Candace A. (Floyd) Parker
Growing Our Own participant Candace A. (Floyd) Parker graduated from high school in 2003 with the dream of becoming the next Oprah Winfrey. But her plans changed when she had her first child at 19 and needed to move back to Marion for family support. Determined to finish her degree in broadcasting and still become the next Oprah, Parker enrolled at Ohio State Marion. She spent about a year taking classes on the Marion campus before going on to Columbus, where she graduated with a degree in journalism in winter of 2008. At this point, Parker was married with two children and one on the way. So plans began to change. Instead of being a famous talk show host, she decided to be a stay-at-home mom. “I decided that I had my B.A. and that was not going away, but time with my three young children deserved all of my attention at that time.” Today, Parker is a stay at home mom who lives with her family in South Carolina. I work early mornings at the YMCA of Greater Charlotte and the rest of my day is spent homeschooling my three children. I could still become the next Oprah, but right now my focus is on educating my children and pushing them towards a successful future. “So I guess you could say that I am now literally, growing my own,” said Parker.
Dr. Morgan Lucas
Growing Our Own program participant, Dr. Morgan Lucas is the co-founder of Agape Psych Services, PLLC, a private practice located in Arlington, TX. She is licensed to practice psychology in Texas and North Carolina. Dr. Lucas hails from Ohio, where she began and completed her higher education. She received her Psy.D. from Wright State University's School of Professional Psychology in 2008. She completed her undergraduate studies at The Ohio State University at Marion. Dr. Lucas attended Marion Harding High school and was a college preparatory student. She graduated in the top 10% of her class and was involved in the Growing Our Own minority mentorship program. Dr. Lucas is a generalist-trained clinician, but her specialty areas include women’s wellness, relationship issues, the treatment of eating disorders, work with juvenile offenders, and consultation/training. Dr. Lucas also has an extensive history working with African American clients in various settings (schools, college counseling, correctional).

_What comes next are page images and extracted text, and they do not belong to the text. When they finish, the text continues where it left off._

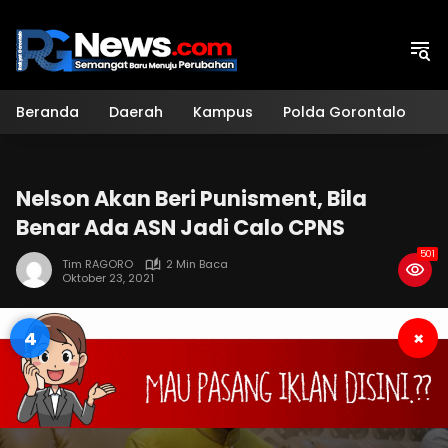
Langsung
ke
konten
Beranda
Daerah
Kampus
Polda Gorontalo
H
Nelson Akan Beri Punisment, Bila
Benar Ada ASN Jadi Calo CPNS
501
Tim RAGORO
2 Min Baca
Oktober 23, 2021
3
×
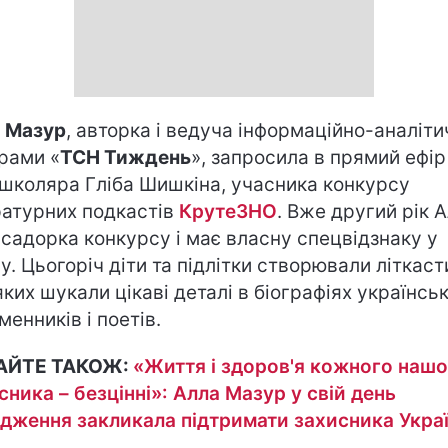
 Мазур
, авторка і ведуча інформаційно-аналіти
рами «
ТСН Тиждень
», запросила в прямий ефір
школяра Гліба Шишкіна, учасника конкурсу
ратурних подкастів
КрутеЗНО
. Вже другий рік А
садорка конкурсу і має власну спецвідзнаку у
у. Цьогоріч діти та підлітки створювали літкаст
яких шукали цікаві деталі в біографіях українсь
менників і поетів.
АЙТЕ ТАКОЖ:
«Життя і здоров'я кожного нашо
сника – безцінні»: Алла Мазур у свій день
дження закликала підтримати захисника Укра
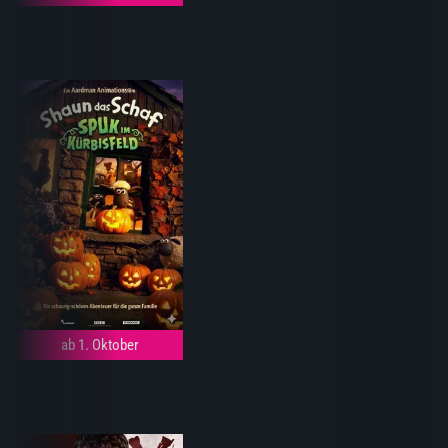
ab 1. Oktober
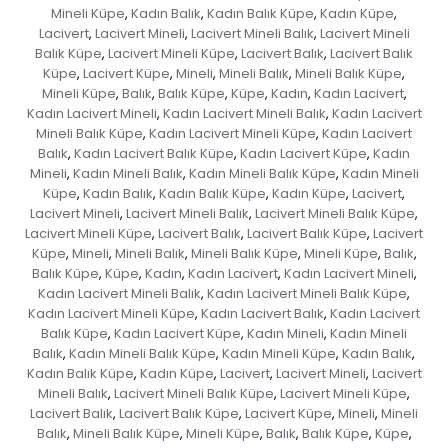
Mineli Küpe
Kadın Balık
Kadın Balık Küpe
Kadın Küpe
,
,
,
,
Lacivert
Lacivert Mineli
Lacivert Mineli Balık
Lacivert Mineli
,
,
,
Balık Küpe
Lacivert Mineli Küpe
Lacivert Balık
Lacivert Balık
,
,
,
Küpe
Lacivert Küpe
Mineli
Mineli Balık
Mineli Balık Küpe
,
,
,
,
,
Mineli Küpe
Balık
Balık Küpe
Küpe
Kadın
Kadın Lacivert
,
,
,
,
,
,
Kadın Lacivert Mineli
Kadın Lacivert Mineli Balık
Kadın Lacivert
,
,
Mineli Balık Küpe
Kadın Lacivert Mineli Küpe
Kadın Lacivert
,
,
Balık
Kadın Lacivert Balık Küpe
Kadın Lacivert Küpe
Kadın
,
,
,
Mineli
Kadın Mineli Balık
Kadın Mineli Balık Küpe
Kadın Mineli
,
,
,
Küpe
Kadın Balık
Kadın Balık Küpe
Kadın Küpe
Lacivert
,
,
,
,
,
Lacivert Mineli
Lacivert Mineli Balık
Lacivert Mineli Balık Küpe
,
,
,
Lacivert Mineli Küpe
Lacivert Balık
Lacivert Balık Küpe
Lacivert
,
,
,
Küpe
Mineli
Mineli Balık
Mineli Balık Küpe
Mineli Küpe
Balık
,
,
,
,
,
,
Balık Küpe
Küpe
Kadın
Kadın Lacivert
Kadın Lacivert Mineli
,
,
,
,
,
Kadın Lacivert Mineli Balık
Kadın Lacivert Mineli Balık Küpe
,
,
Kadın Lacivert Mineli Küpe
Kadın Lacivert Balık
Kadın Lacivert
,
,
Balık Küpe
Kadın Lacivert Küpe
Kadın Mineli
Kadın Mineli
,
,
,
Balık
Kadın Mineli Balık Küpe
Kadın Mineli Küpe
Kadın Balık
,
,
,
,
Kadın Balık Küpe
Kadın Küpe
Lacivert
Lacivert Mineli
Lacivert
,
,
,
,
Mineli Balık
Lacivert Mineli Balık Küpe
Lacivert Mineli Küpe
,
,
,
Lacivert Balık
Lacivert Balık Küpe
Lacivert Küpe
Mineli
Mineli
,
,
,
,
Balık
Mineli Balık Küpe
Mineli Küpe
Balık
Balık Küpe
Küpe
,
,
,
,
,
,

Dr. Lucas’ research has been focused on the academic achievement of African American students and the impact the “fear of selling-out” has on success.

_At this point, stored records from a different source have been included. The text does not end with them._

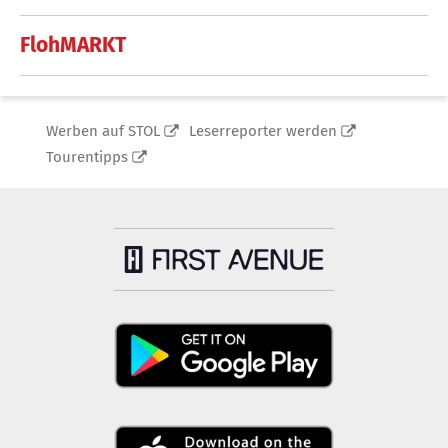
FlohMARKT
Werben auf STOL
Leserreporter werden
Tourentipps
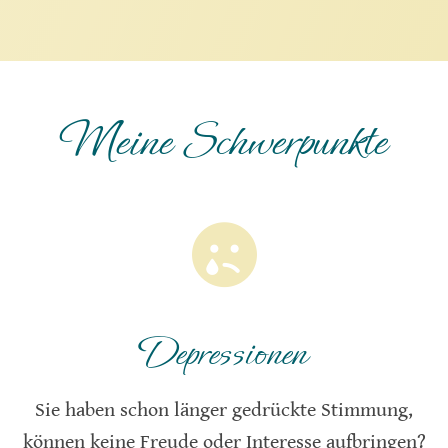
Meine Schwerpunkte
Depressionen
Sie haben schon länger gedrückte Stimmung,
können keine Freude oder Interesse aufbringen?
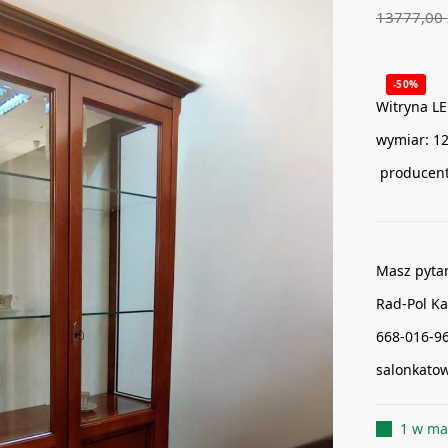
13777,00
-50%
Witryna L
wymiar: 1
producent
Masz pyta
Rad-Pol Ka
668-016-9
salonkato
1 w ma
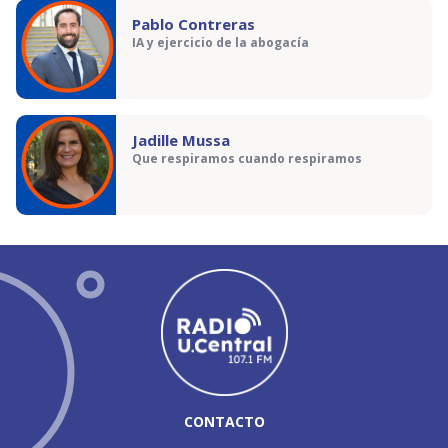
Pablo Contreras
IA y ejercicio de la abogacía
Jadille Mussa
Que respiramos cuando respiramos
CONTACTO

Tiffany Richardson was recently named Employment Business Services (EBS) deputy director for the Ohio Department of Jobs and Family Services (ODJFS), supervising that office’s business services, civil rights, employee and organizational development, and Employee Services sections. Richardson has worked for EBS since 2010, first as a labor relations officer and most recently as the labor relations administrator. She has provided human resources, civil rights, and organizational development staff. Richardson has a law degree from The Ohio State University Moritz College of Law and served as a legal intern for the Employment Law Section of the Ohio Attorney General’s Office before coming to ODJFS.